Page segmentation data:
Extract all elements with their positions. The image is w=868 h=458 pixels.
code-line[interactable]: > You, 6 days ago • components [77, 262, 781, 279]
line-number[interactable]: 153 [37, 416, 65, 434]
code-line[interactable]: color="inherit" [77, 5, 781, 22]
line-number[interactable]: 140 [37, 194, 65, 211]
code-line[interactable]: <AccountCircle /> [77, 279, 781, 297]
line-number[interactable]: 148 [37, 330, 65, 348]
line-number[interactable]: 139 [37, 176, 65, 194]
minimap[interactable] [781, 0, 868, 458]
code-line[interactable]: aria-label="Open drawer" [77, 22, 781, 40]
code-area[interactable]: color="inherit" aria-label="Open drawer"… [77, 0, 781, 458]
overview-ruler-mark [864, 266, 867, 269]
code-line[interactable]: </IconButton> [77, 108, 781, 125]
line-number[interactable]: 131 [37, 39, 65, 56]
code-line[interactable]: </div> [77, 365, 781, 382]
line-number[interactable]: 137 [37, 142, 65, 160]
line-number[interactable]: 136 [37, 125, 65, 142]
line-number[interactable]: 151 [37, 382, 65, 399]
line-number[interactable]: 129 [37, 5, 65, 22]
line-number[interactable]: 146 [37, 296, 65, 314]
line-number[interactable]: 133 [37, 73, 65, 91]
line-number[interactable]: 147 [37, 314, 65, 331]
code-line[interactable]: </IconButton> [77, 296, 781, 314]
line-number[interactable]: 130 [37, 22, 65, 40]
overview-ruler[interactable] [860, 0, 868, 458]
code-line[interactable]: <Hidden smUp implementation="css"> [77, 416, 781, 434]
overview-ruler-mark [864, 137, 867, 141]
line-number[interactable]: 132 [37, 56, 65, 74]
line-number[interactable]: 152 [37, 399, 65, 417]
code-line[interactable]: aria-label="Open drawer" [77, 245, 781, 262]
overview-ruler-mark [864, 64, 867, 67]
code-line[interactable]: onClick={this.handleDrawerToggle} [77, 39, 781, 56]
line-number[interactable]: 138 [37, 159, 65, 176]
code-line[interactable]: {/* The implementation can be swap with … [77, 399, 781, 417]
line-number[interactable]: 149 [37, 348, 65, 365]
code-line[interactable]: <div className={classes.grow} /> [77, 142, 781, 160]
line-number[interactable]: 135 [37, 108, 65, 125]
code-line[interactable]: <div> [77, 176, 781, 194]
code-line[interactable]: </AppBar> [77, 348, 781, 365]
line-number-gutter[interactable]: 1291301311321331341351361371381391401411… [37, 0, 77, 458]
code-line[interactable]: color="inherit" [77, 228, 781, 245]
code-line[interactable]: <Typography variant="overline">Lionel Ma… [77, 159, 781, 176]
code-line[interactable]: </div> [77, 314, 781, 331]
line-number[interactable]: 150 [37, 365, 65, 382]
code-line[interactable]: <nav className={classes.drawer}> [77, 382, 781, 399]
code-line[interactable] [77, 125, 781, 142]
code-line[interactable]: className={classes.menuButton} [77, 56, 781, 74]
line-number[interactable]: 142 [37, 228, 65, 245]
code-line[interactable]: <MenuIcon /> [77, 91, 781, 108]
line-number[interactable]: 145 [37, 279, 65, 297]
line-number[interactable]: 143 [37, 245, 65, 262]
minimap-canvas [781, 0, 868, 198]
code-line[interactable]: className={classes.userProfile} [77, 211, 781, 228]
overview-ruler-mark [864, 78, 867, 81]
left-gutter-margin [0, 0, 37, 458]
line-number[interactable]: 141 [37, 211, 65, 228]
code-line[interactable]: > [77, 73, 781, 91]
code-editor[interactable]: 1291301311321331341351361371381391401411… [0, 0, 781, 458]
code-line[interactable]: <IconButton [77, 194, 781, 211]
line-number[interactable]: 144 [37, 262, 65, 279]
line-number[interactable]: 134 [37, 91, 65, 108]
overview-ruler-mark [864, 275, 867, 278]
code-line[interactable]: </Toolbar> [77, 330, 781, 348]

WHAT IS NEEDED
The records above are to be copied out exactly, line for line.

EXPECTED OUTPUT
Extract all elements with their positions. The image is w=868 h=458 pixels.
code-line[interactable]: > You, 6 days ago • components [77, 262, 781, 279]
line-number[interactable]: 153 [37, 416, 65, 434]
code-line[interactable]: color="inherit" [77, 5, 781, 22]
line-number[interactable]: 140 [37, 194, 65, 211]
code-line[interactable]: <AccountCircle /> [77, 279, 781, 297]
line-number[interactable]: 148 [37, 330, 65, 348]
line-number[interactable]: 139 [37, 176, 65, 194]
minimap[interactable] [781, 0, 868, 458]
code-line[interactable]: aria-label="Open drawer" [77, 22, 781, 40]
code-area[interactable]: color="inherit" aria-label="Open drawer"… [77, 0, 781, 458]
overview-ruler-mark [864, 266, 867, 269]
code-line[interactable]: </IconButton> [77, 108, 781, 125]
line-number[interactable]: 131 [37, 39, 65, 56]
code-line[interactable]: </div> [77, 365, 781, 382]
line-number[interactable]: 137 [37, 142, 65, 160]
line-number[interactable]: 136 [37, 125, 65, 142]
line-number[interactable]: 151 [37, 382, 65, 399]
line-number[interactable]: 129 [37, 5, 65, 22]
line-number[interactable]: 146 [37, 296, 65, 314]
line-number[interactable]: 133 [37, 73, 65, 91]
line-number[interactable]: 147 [37, 314, 65, 331]
code-line[interactable]: </IconButton> [77, 296, 781, 314]
line-number[interactable]: 130 [37, 22, 65, 40]
overview-ruler[interactable] [860, 0, 868, 458]
code-line[interactable]: <Hidden smUp implementation="css"> [77, 416, 781, 434]
overview-ruler-mark [864, 137, 867, 141]
line-number[interactable]: 132 [37, 56, 65, 74]
line-number[interactable]: 152 [37, 399, 65, 417]
code-line[interactable]: aria-label="Open drawer" [77, 245, 781, 262]
overview-ruler-mark [864, 64, 867, 67]
code-line[interactable]: onClick={this.handleDrawerToggle} [77, 39, 781, 56]
line-number[interactable]: 138 [37, 159, 65, 176]
code-line[interactable]: {/* The implementation can be swap with … [77, 399, 781, 417]
line-number[interactable]: 149 [37, 348, 65, 365]
code-line[interactable]: <div className={classes.grow} /> [77, 142, 781, 160]
line-number[interactable]: 135 [37, 108, 65, 125]
code-line[interactable]: <div> [77, 176, 781, 194]
code-line[interactable]: </AppBar> [77, 348, 781, 365]
line-number-gutter[interactable]: 1291301311321331341351361371381391401411… [37, 0, 77, 458]
code-line[interactable]: color="inherit" [77, 228, 781, 245]
code-line[interactable]: <Typography variant="overline">Lionel Ma… [77, 159, 781, 176]
code-line[interactable]: </div> [77, 314, 781, 331]
line-number[interactable]: 150 [37, 365, 65, 382]
code-line[interactable]: <nav className={classes.drawer}> [77, 382, 781, 399]
code-line[interactable] [77, 125, 781, 142]
code-line[interactable]: className={classes.menuButton} [77, 56, 781, 74]
line-number[interactable]: 142 [37, 228, 65, 245]
code-line[interactable]: <MenuIcon /> [77, 91, 781, 108]
line-number[interactable]: 145 [37, 279, 65, 297]
line-number[interactable]: 143 [37, 245, 65, 262]
minimap-canvas [781, 0, 868, 198]
code-line[interactable]: className={classes.userProfile} [77, 211, 781, 228]
overview-ruler-mark [864, 78, 867, 81]
left-gutter-margin [0, 0, 37, 458]
line-number[interactable]: 141 [37, 211, 65, 228]
code-line[interactable]: > [77, 73, 781, 91]
code-editor[interactable]: 1291301311321331341351361371381391401411… [0, 0, 781, 458]
code-line[interactable]: <IconButton [77, 194, 781, 211]
line-number[interactable]: 144 [37, 262, 65, 279]
line-number[interactable]: 134 [37, 91, 65, 108]
overview-ruler-mark [864, 275, 867, 278]
code-line[interactable]: </Toolbar> [77, 330, 781, 348]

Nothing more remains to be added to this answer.